Esco in giardino. Da una parte uno degli abitanti della comune ha costruito una Yurta, piena zeppa di libri e mappe. Dall’altro lato, Mona e Abu Nawar osservano stupiti le piante officinali a loro sconosciute: la salvia, la maggiorana, piante di terre più piovose, meno soleggiate. Lui la convince a fare una foto: lei, vestita da festa, regge un innaffiatoio e cerca di darsi arie da disinvolta. Lui la immortala così: come se fosse casa loro, come se quello fosse il loro giardino. Sebbene siano alla continua ricerca di un posto dove abitare, la quotidianità è subito casa.

 

Ci rimettiamo in marcia: la meta è Flensbourg, dove passare il confine con la Danimarca.
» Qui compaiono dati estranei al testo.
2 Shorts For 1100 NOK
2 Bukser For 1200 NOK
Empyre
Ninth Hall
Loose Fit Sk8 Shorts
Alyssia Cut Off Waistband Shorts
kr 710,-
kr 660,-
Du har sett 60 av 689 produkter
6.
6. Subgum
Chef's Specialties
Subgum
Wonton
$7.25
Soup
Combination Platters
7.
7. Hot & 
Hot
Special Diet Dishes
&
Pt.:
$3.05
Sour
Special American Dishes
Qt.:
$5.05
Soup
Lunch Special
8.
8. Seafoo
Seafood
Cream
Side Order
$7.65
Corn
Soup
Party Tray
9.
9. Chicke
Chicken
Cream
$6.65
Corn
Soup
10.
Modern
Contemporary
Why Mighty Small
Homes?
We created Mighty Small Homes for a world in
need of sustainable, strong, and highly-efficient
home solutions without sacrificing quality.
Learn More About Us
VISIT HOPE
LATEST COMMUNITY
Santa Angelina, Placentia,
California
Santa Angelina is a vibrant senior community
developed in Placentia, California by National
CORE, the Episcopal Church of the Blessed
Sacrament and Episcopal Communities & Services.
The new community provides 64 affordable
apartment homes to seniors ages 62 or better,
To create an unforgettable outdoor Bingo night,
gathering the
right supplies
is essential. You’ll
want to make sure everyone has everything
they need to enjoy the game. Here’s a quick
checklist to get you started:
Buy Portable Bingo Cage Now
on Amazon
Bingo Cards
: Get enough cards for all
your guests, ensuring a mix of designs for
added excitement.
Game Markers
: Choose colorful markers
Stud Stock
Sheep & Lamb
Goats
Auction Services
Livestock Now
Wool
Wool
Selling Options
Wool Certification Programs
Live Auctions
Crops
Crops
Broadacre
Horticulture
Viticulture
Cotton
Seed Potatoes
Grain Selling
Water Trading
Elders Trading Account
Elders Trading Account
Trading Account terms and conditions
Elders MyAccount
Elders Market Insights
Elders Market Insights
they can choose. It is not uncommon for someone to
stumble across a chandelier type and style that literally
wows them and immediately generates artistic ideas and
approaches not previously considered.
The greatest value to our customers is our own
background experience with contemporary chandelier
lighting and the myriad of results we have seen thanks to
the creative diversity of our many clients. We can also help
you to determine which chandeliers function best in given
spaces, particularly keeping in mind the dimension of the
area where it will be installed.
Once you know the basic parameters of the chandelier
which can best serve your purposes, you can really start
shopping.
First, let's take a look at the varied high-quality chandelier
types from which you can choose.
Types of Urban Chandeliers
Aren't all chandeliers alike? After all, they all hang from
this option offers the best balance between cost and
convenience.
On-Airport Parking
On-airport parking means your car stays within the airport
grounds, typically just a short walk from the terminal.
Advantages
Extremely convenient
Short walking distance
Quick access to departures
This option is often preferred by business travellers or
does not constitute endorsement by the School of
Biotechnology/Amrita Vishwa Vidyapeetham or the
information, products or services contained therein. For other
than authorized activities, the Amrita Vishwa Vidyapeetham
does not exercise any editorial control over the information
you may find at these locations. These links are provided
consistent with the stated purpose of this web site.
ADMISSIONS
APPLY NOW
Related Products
I chilometri si avvicendano tutti uguali, la notte scende prestissimo, e passiamo una Amburgo grandissima e illuminata, lasciamo il porto e Sankt Pauli fuori dal vetro e al confine, nuovamente, ci perdiamo. Il navigatore ha confuso il centro città con la frontiera, arriviamo in una piazzetta, e le altre macchine sono già dall’altra parte. Ci telefonano preoccupati. Reimpostiamo il navigatore, e con sempre più agitazione, passiamo un altro confine.

Urliamo di gioia e di sollievo, recuperiamo gli altri all’autogrill. Ci aspettano, dobbiamo ripartire, per essere in tarda serata a Copenaghen.

 

La strada continua e la notte boreale è più chiara.  Le isolette si susseguono sotto le ruote, passiamo Odense, con le sue sirenette scappate dal mare per poter essere umane, un po’ come i nostri compagni di viaggio. Nell’autoradio c’è un cd. Parte Paolo Conte. E’ “Via con me”, con il pianoforte marcato e il charleston che ci fa saltellare, muovendo le spalle e ballando. E nell’abitacolo che attraversa la Danimarca, quelle parole assumono un senso nuovo. “Via via, vieni via con me… it’s wonderful, good luck my babe, …via via, entra e fatti un bagno caldo/ c’è un accappatoio azzurro, fuori piove un mondo freddo”. Abu Nawar e io cantiamo e oscilliamo, e non importa se le parole non si comprendono del tutto, si parla di andare, e si parla di amore. Ogni volta che Conte parla di “Chips” lui rivolge uno sguardo a Mona, lei è l’interlocutrice, che lui porta via con sé, via con noi, verso Copenaghen.